5. 　サンプル中の測定対象物質を測定するための免疫学的測定試薬であって、
   　前記測定対象物質と免疫学的に等価である、測定の実行において固相に固定される等価物質、及び
   　前記測定対象物質と前記等価物質に対して特異的に結合する標識された標識抗体とを含み、
   　前記等価物質と前記標識抗体が結合しない物質であるキャリアー物質との結合、及び前記キャリアー物質と前記キャリアー物質に特異的に結合する物質であり、前記固相に固定された特異結合物質との結合により、前記等価物質が前記固相に固定化されることを特徴とする、前記測定試薬。
6. 　前記測定対象物質が血液成分に由来するＳ－アデノシルホモシステインであり、前記等価物質が人為的に調製されたＳ－アデノシルホモシステインであり、前記キャリアー物質がフルオレセイン又は牛血清アルブミンであることを特徴とする、請求項５に記載の測定試薬。
7. 　前記測定対象物質が血液成分に由来する葉酸であり、前記等価物質が人為的に調製された葉酸であり、前記キャリアー物質がフルオレセイン又は牛血清アルブミンであることを特徴とする、請求項５に記載の測定試薬。
8. 　サンプル中の測定対象物質を測定するための、
   　前記測定対象物質と免疫学的に等価である、測定の実行において固相に固定されている等価物質と、
   　前記測定対象物質と前記等価物質に対して特異的に結合する標識された標識抗体とを含み、
   　前記等価物質と前記標識抗体が結合しない物質であるキャリアー物質との結合、及び前記キャリアー物質と前記キャリアー物質に特異的に結合する物質であり、前記固相に固定された特異結合物質との結合を介して前記等価物質が前記固相に固定化される免疫学的測定試薬の製造方法であって、
   　前記特異結合物質が固定された前記固相を容器中で凍結し、
   　前記固相を凍結させた容器中に前記等価物質と前記キャリアー物質の結合物を加えて更に凍結し、
   その後に当該容器中の、凍結した前記固相と凍結した前記等価物質と前記キャリアー物質の結合物との混合物を凍結乾燥することを特徴とする、前記製造方法。

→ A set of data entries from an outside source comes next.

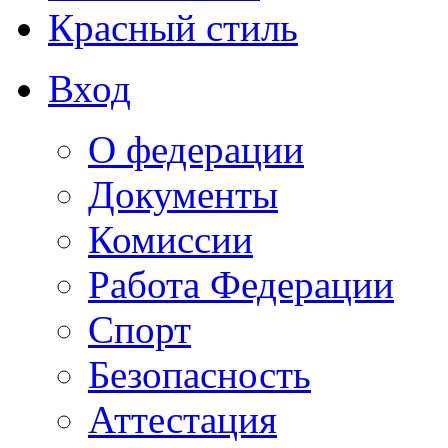
Красный стиль
Вход
О федерации
Документы
Комиссии
Работа Федерации
Спорт
Безопасность
Аттестация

9. 　前記測定対象物質が血液成分に由来するＳ－アデノシルホモシステインであり、前記等価物質が人為的に調製されたＳ－アデノシルホモシステインであり、前記キャリアー物質がフルオレセイン又は牛血清アルブミンであることを特徴とする、請求項８に記載の製造方法。
10. 　前記測定対象物質が血液成分に由来する葉酸であり、前記等価物質が人為的に調製された葉酸であり、前記キャリアー物質がフルオレセイン又は牛血清アルブミンであることを特徴とする、請求項８に記載の製造方法。